According to UNIST, “Solar water splitting is a renewable and sustainable energy production method because it can utilize sunlight, the most abundant energy source on earth, and water, the most abundant natural resource on earth. At the moment, low solar-to-hydrogen conversion efficiency is the most serious hurdle to overcome in the commercialization of this technology.
“The key to the solar water splitting technology is the semiconductor photocatalysts that absorb sunlight and split water to hydrogen and oxygen using the absorbed solar energy. Hematite, an iron oxide (the rust of iron, Fe2O3) absorbs an ample amount of sunlight. It has also excellent stability in water, a low price, and environmentally benign characteristics …
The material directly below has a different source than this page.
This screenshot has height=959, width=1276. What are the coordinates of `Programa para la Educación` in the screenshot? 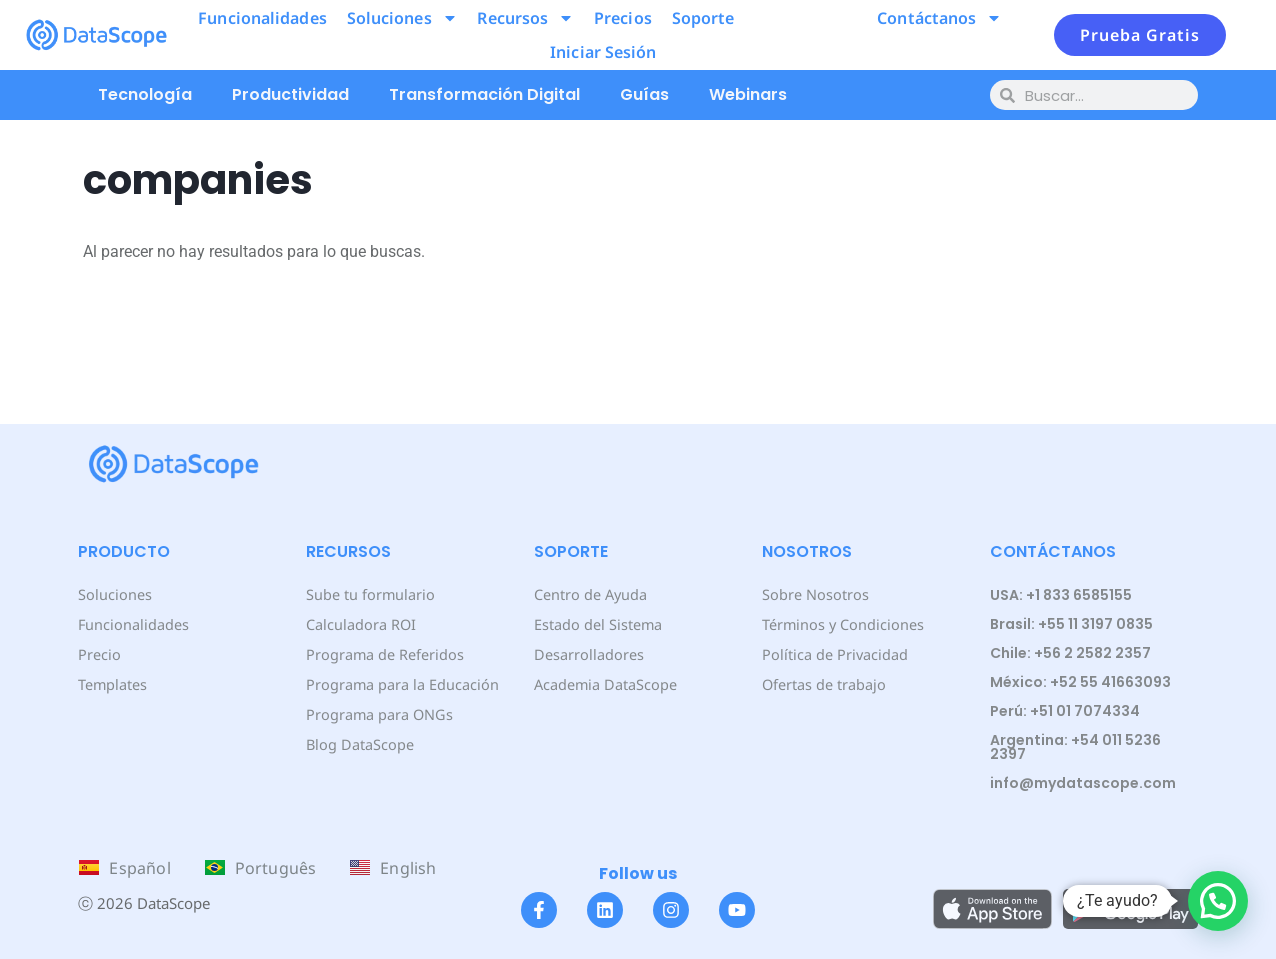 It's located at (401, 684).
“…Prof. Lee and coworkers employed a series of modifications to improve the property of hematite. First, a unique single-crystalline ‘wormlike’ morphology was produced by using a nanomaterial synthesis technique. Second, a small amount of platinum was introduced into the hematite lattice as doping. Finally, a cobalt catalyst was employed to help oxygen evolution reaction. These modifications reduced energy loss due to charge recombination and brought the record-breaking solar-to-hydrogen conversion efficiency.”
The UNIST researchers hope one day to make it to the 10-percent efficiency mark. For right now, however, they are happy to have broken the 5-percent psychological barrier that has bothered scientists for years.